Rdio is an app written in Titanium, I really like it. However, you notice its not fully in new-style nadroid without the native DrawerLayout. HTML5 is really not good enough for killer mobile apps.
They're using Xamarin, according to their showcase site. This video mentions before that, they had four different codebases for four different platforms: http://www.youtube.com/watch?v=oETiK-v7rkE so I'm guessing that means native development.
I would not call the DrawerLayout a sine qua non of good Android UI. A couple of years ago Google's official advice for a "navigation hub" in an app was to make a dashboard Activity. It quickly became obvious that a dashboard Activity is a nowhere-land where the only thing you can do is to go someplace else where you can do something.

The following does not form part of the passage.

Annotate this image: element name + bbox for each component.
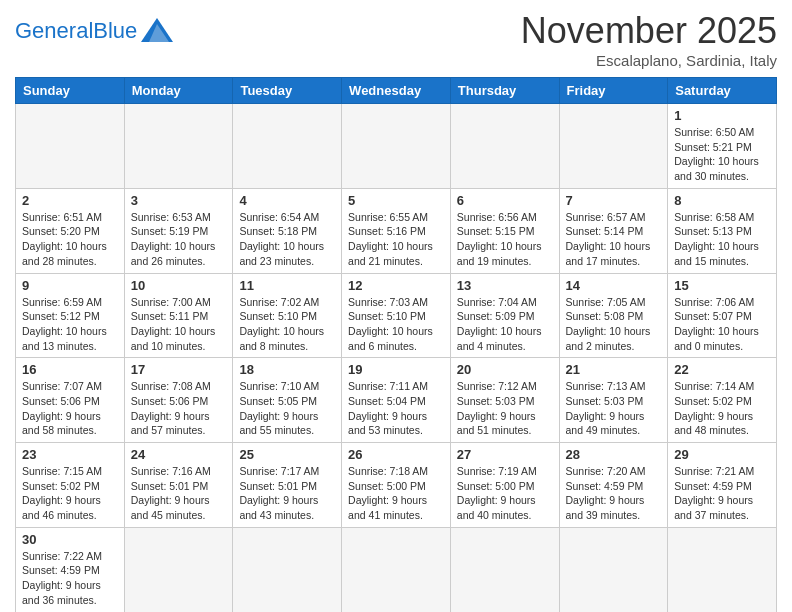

The drawer UI pattern is basically a dashboard in a more textual style, which is hardly an improvement for immediate recognition of what's what, and it functions pretty much the same way. I predict the drawer will last only a little longer than the dashboard as a UI fad in Android. It is also widely abused as a mix of navigation and action. Ugh.
We found that both Xamarin and Corona work really well depending on your needs; much better than Cordova for practically anything. Because sometimes clients demand it we have used Cordova and Appcelerator in the past but now we simply refuse; it creates horrible stuff which feels and looks bad unless you sink so much time in it that you could've written in natively for every platform 10x over. It's ok for fast prototyping but actually both Xamarin & Corona beats them there easily too.
The Wikipedia mobile client is a Phonegap app. But it, and most such apps, are basically more-elaborate Web wrappers around a Web site's content. While they might adequately not offend each platform's conventions, they are not exemplary w.r.t. platform UI capabilities. It would be very hard to make a cross-platform app that uses Fragment and multiple layouts in a way that really captures the power of those UI capabilities.
I would hardly call the current Wikipedia app 'best' - it is rather quite terrible. I'd know, since I wrote most of it :) We're rewriting it all to be completely native now.
It was one of the few widely used open source Phonegap apps I could think of. I agree going native is the right answer. There are some cases where a cross-platform app is the right answer on all platforms, but that's a pretty narrow set of cases. If an app is fairly popular, it's worth doing a native implementation.
Our http://wearscript.com project for Glass and wearables has some similarities to phonegap (we called it GlassGap at one point) but has different design goals (e.g., live coding, pub/sub communications between devices, etc).